(INPUT FOR THIS TASK Opens)

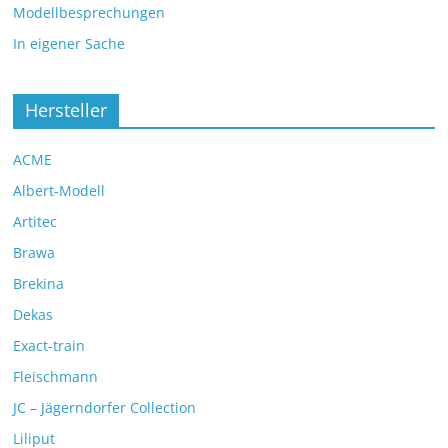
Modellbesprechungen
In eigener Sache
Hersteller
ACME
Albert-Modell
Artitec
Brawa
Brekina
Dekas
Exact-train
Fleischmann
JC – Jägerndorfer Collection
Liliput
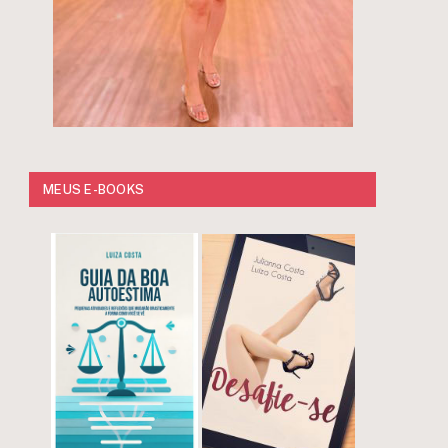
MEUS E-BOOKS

(INPUT FOR THIS TASK Closes)
(INPUT FOR THIS TASK Opens)

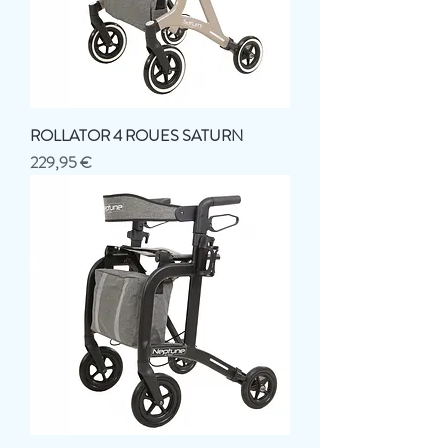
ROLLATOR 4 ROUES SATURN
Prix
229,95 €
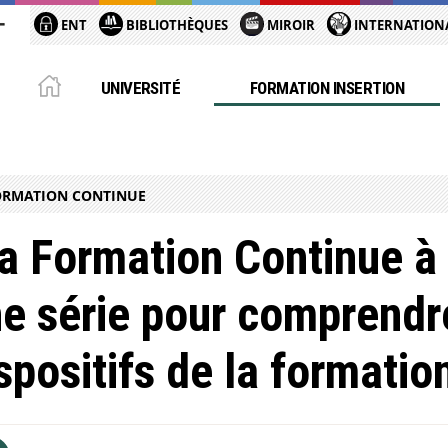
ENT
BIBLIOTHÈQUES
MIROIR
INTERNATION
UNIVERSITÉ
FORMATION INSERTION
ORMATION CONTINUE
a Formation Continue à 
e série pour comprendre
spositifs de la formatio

(INPUT FOR THIS TASK Closes)
(INPUT FOR THIS TASK Opens)

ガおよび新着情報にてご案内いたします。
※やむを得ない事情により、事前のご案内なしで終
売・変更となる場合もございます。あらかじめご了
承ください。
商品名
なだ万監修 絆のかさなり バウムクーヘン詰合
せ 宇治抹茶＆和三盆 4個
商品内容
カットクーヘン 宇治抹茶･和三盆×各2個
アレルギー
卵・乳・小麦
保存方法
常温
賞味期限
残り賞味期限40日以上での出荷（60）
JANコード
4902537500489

(INPUT FOR THIS TASK Closes)

YOUR INSTRUCTIONS →
For this exercise, set down the lines in the entries above from the one with "Modellbesprechungen" through the one with "MEUS E-BOOKS" exactly as written, without any pictures.

TASK SOLUTION →
Modellbesprechungen
In eigener Sache
Hersteller
ACME
Albert-Modell
Artitec
Brawa
Brekina
Dekas
Exact-train
Fleischmann
JC – Jägerndorfer Collection
Liliput
MEUS E-BOOKS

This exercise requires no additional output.